This is a commentary on the PsyPost article “Study Links Higher Intelligence To Lower Psychological Well-Being In Freshmen College Students”. You can read the full article at: http://www.psypost.org/2015/08/study-links-higher-intelligence-to-lower-psychological-well-being-in-freshmen-college-students-37000
Together but Separate
by Thomas Auflick
Our society divides students based upon test scores related to intelligence. In order to gain access to competitive career lanes and socioeconomic class, we pressure our youth to obtain high SAT scores to relegate pole positions in the race to the top. All of this starts in the secondary realms of education where our teachers prepare students to excel on standardized tests and parents encourage their children toward academic excellence with idealistic hopes of winning an award letter to Harvard or the next best school.

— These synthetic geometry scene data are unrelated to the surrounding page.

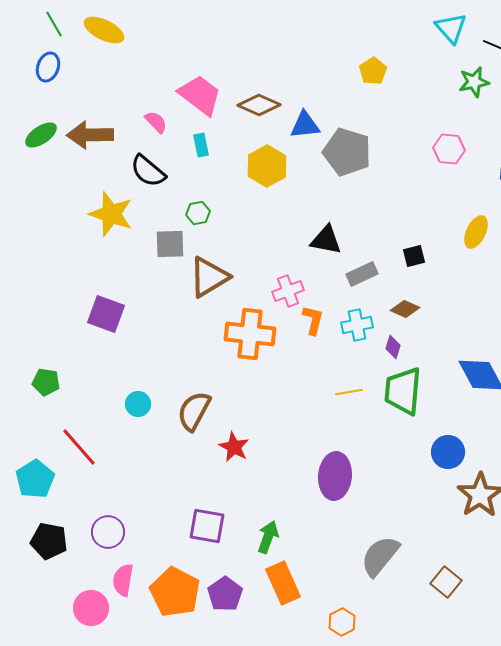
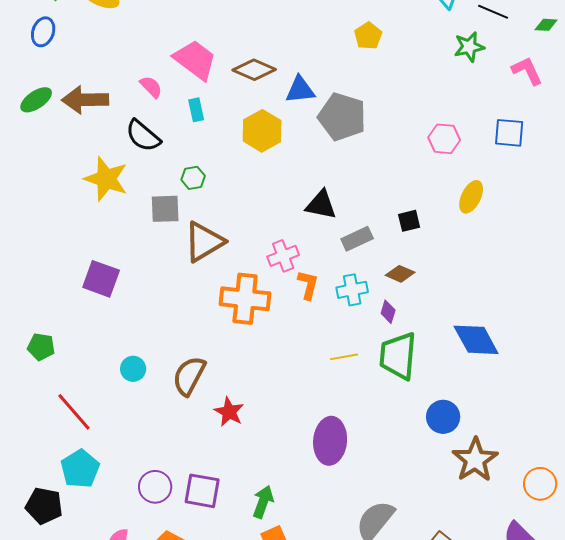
pink hexagon: (449, 149) -> (444, 139), moved
cyan pentagon: (35, 479) -> (80, 469), moved
purple circle: (108, 532) -> (155, 487), moved

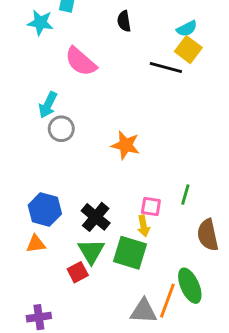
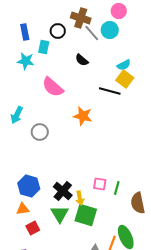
black semicircle: (124, 21) -> (82, 60), turned -40
cyan arrow: (48, 105) -> (17, 115), moved
orange star: (126, 145) -> (83, 116), moved
green line: (185, 195) -> (117, 188), moved
yellow arrow: (143, 226) -> (80, 198), moved
red square: (78, 272) -> (33, 228), moved

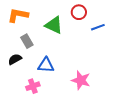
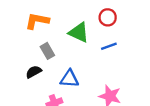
blue line: (98, 27) -> (109, 46), moved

No wonder these first-year college students’ psychological well-being is a little worn. The journey of gaining access to privileged places in higher education can involve an emotional tax just to find a seat in the class.
To surpass mediocrity parents and teachers pressure students to perform. The research of Dr. Clifton J. Wigtil and his colleague Dr. Gregg R. Henriques cited in this article did not target the highest scoring individuals on the SAT. Their definition of high intelligence is relative to the standards of acceptance for the schools of which these students were allowed entrance.
I believe these are average students conditioned to perform over a lifetime and recognized as exceptional in the schools where they are accepted. In an environment where demanding families require high academic performance standards and schools base success on test measurements, we are creating isolated individuals that suffer from “lower psychological well-being.”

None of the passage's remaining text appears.